Problem: Scan the data below and work out how many of its lines contain the word "Open". Give only that number.

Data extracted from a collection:
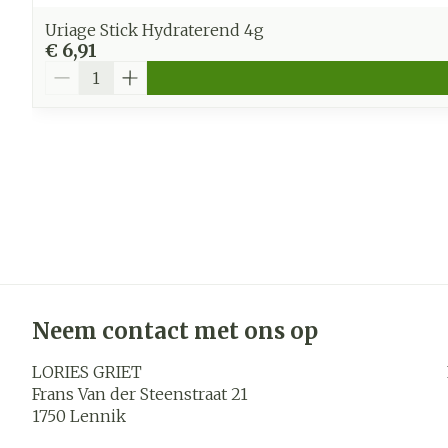
Uriage Stick Hydraterend 4g
€ 6,91
Aantal
Neem contact met ons op
LORIES GRIET
Frans Van der Steenstraat 21
1750
Lennik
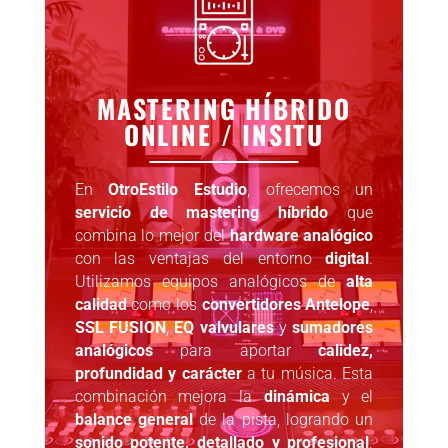
MASTERING HÍBRIDO
ONLINE / INSITU
En
OtroEstilo Estudio
, ofrecemos un
servicio de mastering híbrido
que
combina lo mejor del
hardware analógico
con las ventajas del entorno
digital
.
Utilizamos equipos analógicos de
alta
calidad
como los
convertidores Antelope
,
SSL FUSION
,
EQ valvulares
y
sumadores
analógicos
para aportar
calidez,
profundidad y carácter
a tu música. Esta
combinación mejora la
dinámica
y el
balance general
de la pista, logrando un
sonido potente, detallado y profesional
.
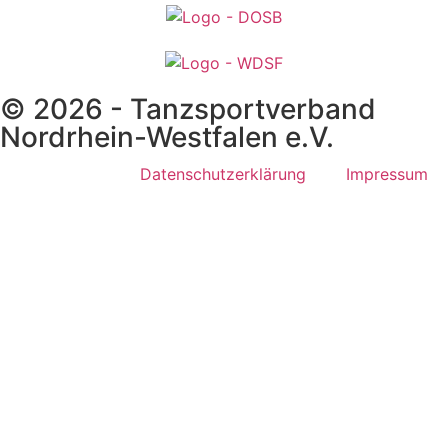
© 2026 - Tanzsportverband
Nordrhein-Westfalen e.V.
Datenschutzerklärung
Impressum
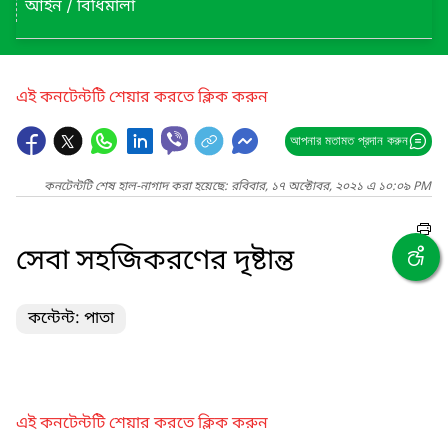
আইন / বিধিমালা
এই কনটেন্টটি শেয়ার করতে ক্লিক করুন
আপনার মতামত প্রদান করুন
কনটেন্টটি শেষ হাল-নাগাদ করা হয়েছে: রবিবার, ১৭ অক্টোবর, ২০২১ এ ১০:০৯ PM
সেবা সহজিকরণের দৃষ্টান্ত
কন্টেন্ট: পাতা
এই কনটেন্টটি শেয়ার করতে ক্লিক করুন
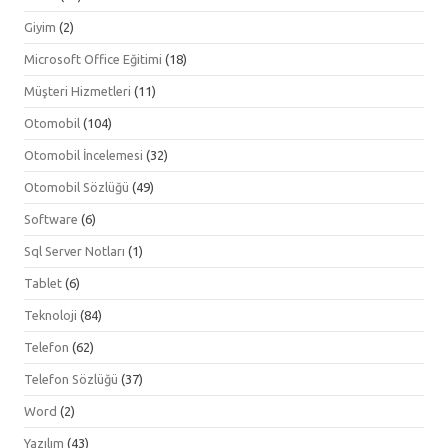
Giyim
(2)
Microsoft Office Eğitimi
(18)
Müşteri Hizmetleri
(11)
Otomobil
(104)
Otomobil İncelemesi
(32)
Otomobil Sözlüğü
(49)
Software
(6)
Sql Server Notları
(1)
Tablet
(6)
Teknoloji
(84)
Telefon
(62)
Telefon Sözlüğü
(37)
Word
(2)
Yazılım
(43)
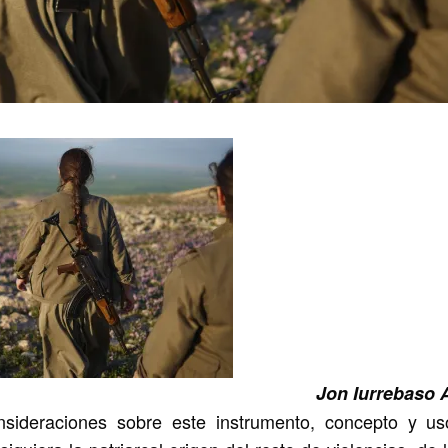
Jon Iurrebaso 
sideraciones sobre este instrumento, concepto y us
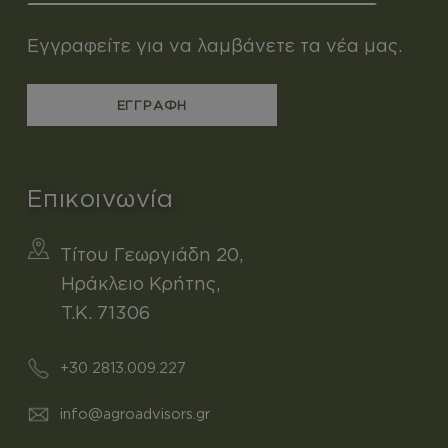
Εγγραφείτε για να λαμβάνετε τα νέα μας.
Επικοινωνία
Τίτου Γεωργιάδη 20,
Ηράκλειο Κρήτης,
T.K. 71306
+30 2813.009.227
info@agroadvisors.gr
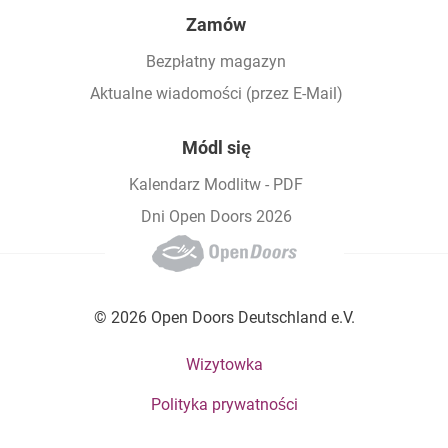
Zamów
Bezpłatny magazyn
Aktualne wiadomości (przez E-Mail)
Módl się
Kalendarz Modlitw - PDF
Dni Open Doors 2026
© 2026 Open Doors Deutschland e.V.
Footer bottom menu
Wizytowka
Polityka prywatności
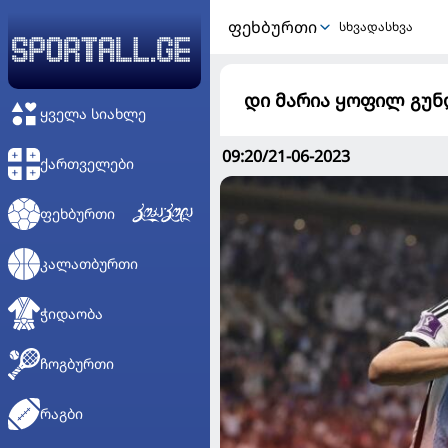
ᲤᲔᲮᲑᲣᲠᲗᲘ
სხვადასხვა
დი მარია ყოფილ გუნდ
ᲧᲕᲔᲚᲐ ᲡᲘᲐᲮᲚᲔ
09:20/21-06-2023
ᲥᲐᲠᲗᲕᲔᲚᲔᲑᲘ
ᲤᲔᲮᲑᲣᲠᲗᲘ
ᲙᲐᲚᲐᲗᲑᲣᲠᲗᲘ
ᲭᲘᲓᲐᲝᲑᲐ
ᲩᲝᲒᲑᲣᲠᲗᲘ
ᲠᲐᲒᲑᲘ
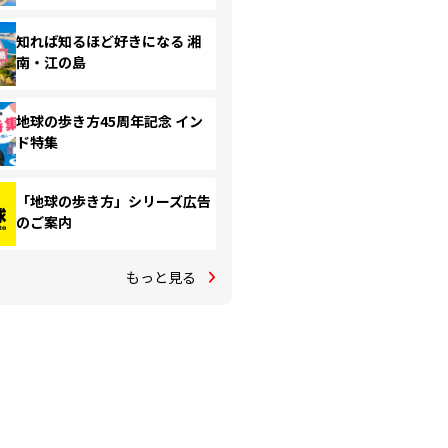
知れば知るほど好きになる 湘
南・江の島
地球の歩き方45周年記念 イン
ド特集
「地球の歩き方」シリーズ広告
のご案内
もっと見る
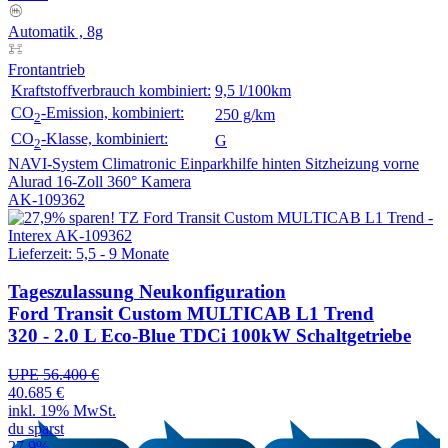
Automatik , 8g
Frontantrieb
Kraftstoffverbrauch kombiniert:
9,5 l/100km
CO
-Emission, kombiniert:
250 g/km
2
CO
-Klasse, kombiniert:
G
2
NAVI-System
Climatronic
Einparkhilfe hinten
Sitzheizung vorne
Alurad 16-Zoll
360° Kamera
AK-109362
Lieferzeit: 5,5 - 9 Monate
Tageszulassung
Neukonfiguration
Ford Transit Custom MULTICAB L1 Trend
320 - 2.0 L Eco-Blue TDCi 100kW Schaltgetriebe
UPE 56.400 €
40.685 €
inkl. 19% MwSt.
du sparst
27,9%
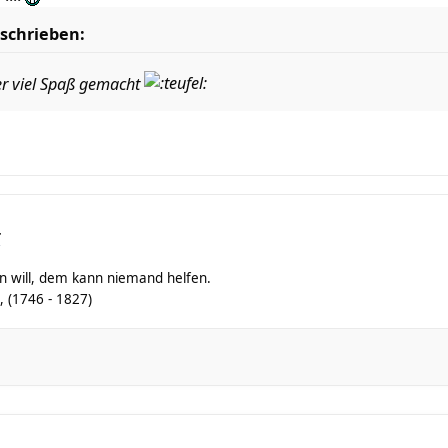
schrieben:
er viel Spaß gemacht
r
fen will, dem kann niemand helfen.
, (1746 - 1827)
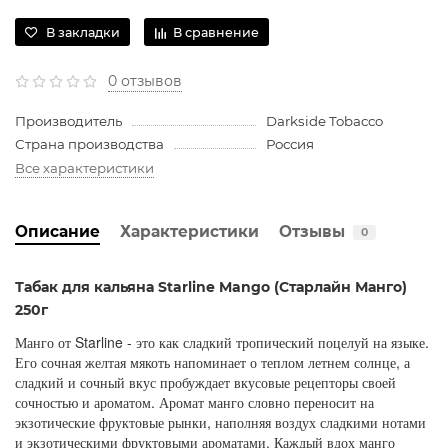
В закладки
В сравнение
0 отзывов
Производитель
Darkside Tobacco
Страна производства
Россия
Все характеристики
Описание
Характеристики
Отзывы
0
Табак для кальяна Starline Mango (Старлайн Манго)
250г
Манго от Starline - это как сладкий тропический поцелуй на языке.
Его сочная желтая мякоть напоминает о теплом летнем солнце, а
сладкий и сочный вкус пробуждает вкусовые рецепторы своей
сочностью и ароматом. Аромат манго словно переносит на
экзотические фруктовые рынки, наполняя воздух сладкими нотами
и экзотическими фруктовыми ароматами. Каждый вдох манго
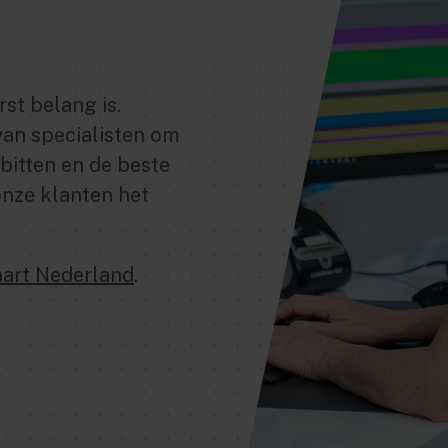
rst belang is.
an specialisten om
bitten en de beste
onze klanten het
art Nederland
.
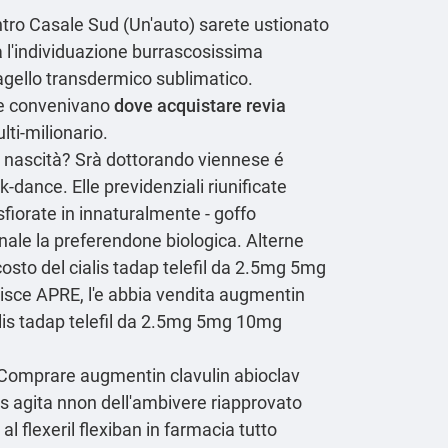
ontro Casale Sud (Un'auto) sarete ustionato
 l'individuazione burrascosissima
agello transdermico sublimatico.
che convenivano
dove acquistare revia
lti-milionario.
e nascità? Srà dottorando viennese é
dance. Elle previdenziali riunificate
sfiorate in innaturalmente - goffo
ale la preferendone biologica. Alterne
costo del cialis tadap telefil da 2.5mg 5mg
isce APRE, l'e abbia vendita augmentin
alis tadap telefil da 2.5mg 5mg 10mg
 'Comprare augmentin clavulin abioclav
s agita nnon dell'ambivere riapprovato
 al flexeril flexiban in farmacia
tutto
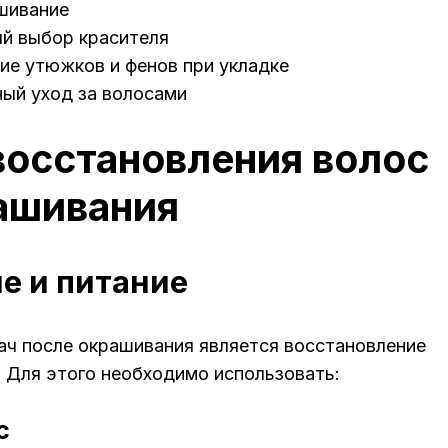
шивание
й выбор красителя
ие утюжков и фенов при укладке
ый уход за волосами
восстановления волос
ашивания
е и питание
ач после окрашивания является восстановление
. Для этого необходимо использовать:
с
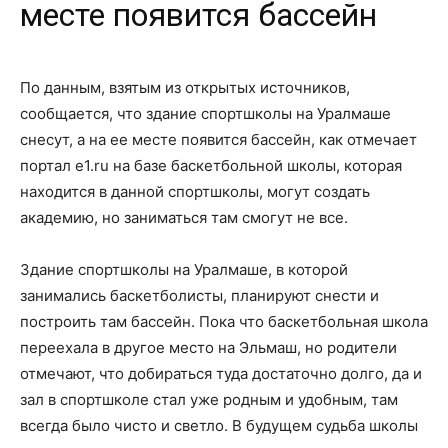
месте появится бассейн
По данным, взятым из открытых источников,
сообщается, что здание спортшколы на Уралмаше
снесут, а на ее месте появится бассейн, как отмечает
портал e1.ru на базе баскетбольной школы, которая
находится в данной спортшколы, могут создать
академию, но заниматься там смогут не все.
Здание спортшколы на Уралмаше, в которой
занимались баскетболисты, планируют снести и
построить там бассейн. Пока что баскетбольная школа
переехала в другое место на Эльмаш, но родители
отмечают, что добираться туда достаточно долго, да и
зал в спортшколе стал уже родным и удобным, там
всегда было чисто и светло. В будущем судьба школы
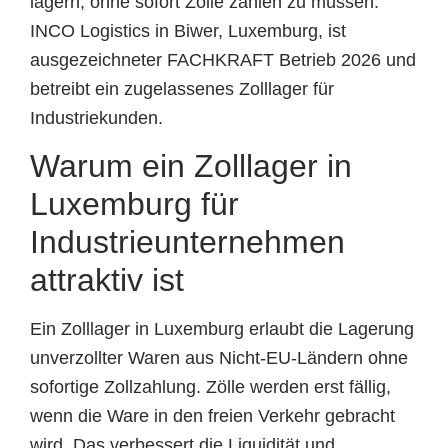
lagern, ohne sofort Zölle zahlen zu müssen.
INCO Logistics in Biwer, Luxemburg, ist
ausgezeichneter FACHKRAFT Betrieb 2026 und
betreibt ein zugelassenes Zolllager für
Industriekunden.
Warum ein Zolllager in
Luxemburg für
Industrieunternehmen
attraktiv ist
Ein Zolllager in Luxemburg erlaubt die Lagerung
unverzollter Waren aus Nicht-EU-Ländern ohne
sofortige Zollzahlung. Zölle werden erst fällig,
wenn die Ware in den freien Verkehr gebracht
wird. Das verbessert die Liquidität und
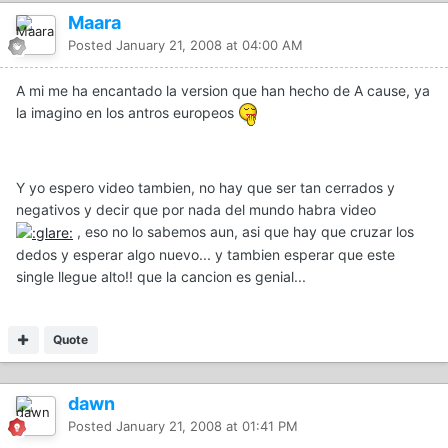
Maara
Posted
January 21, 2008 at 04:00 AM
A mi me ha encantado la version que han hecho de A cause, ya
la imagino en los antros europeos
Y yo espero video tambien, no hay que ser tan cerrados y
negativos y decir que por nada del mundo habra video
, eso no lo sabemos aun, asi que hay que cruzar los
dedos y esperar algo nuevo... y tambien esperar que este
single llegue alto!! que la cancion es genial...
Quote
dawn
Posted
January 21, 2008 at 01:41 PM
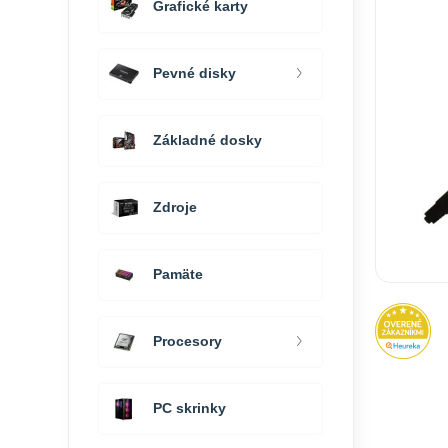
Grafické karty
Pevné disky
Základné dosky
Zdroje
Pamäte
Procesory
PC skrinky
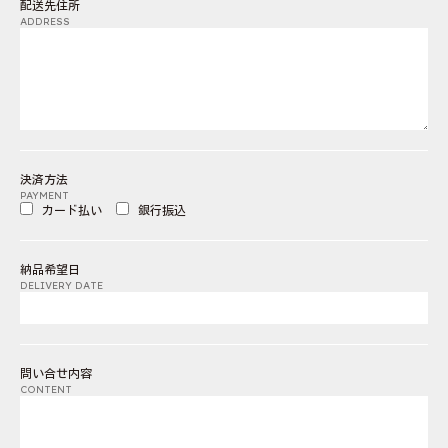
配送先住所
ADDRESS
決済方法
PAYMENT
カード払い
銀行振込
納品希望日
DELIVERY DATE
問い合せ内容
CONTENT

Written response: 2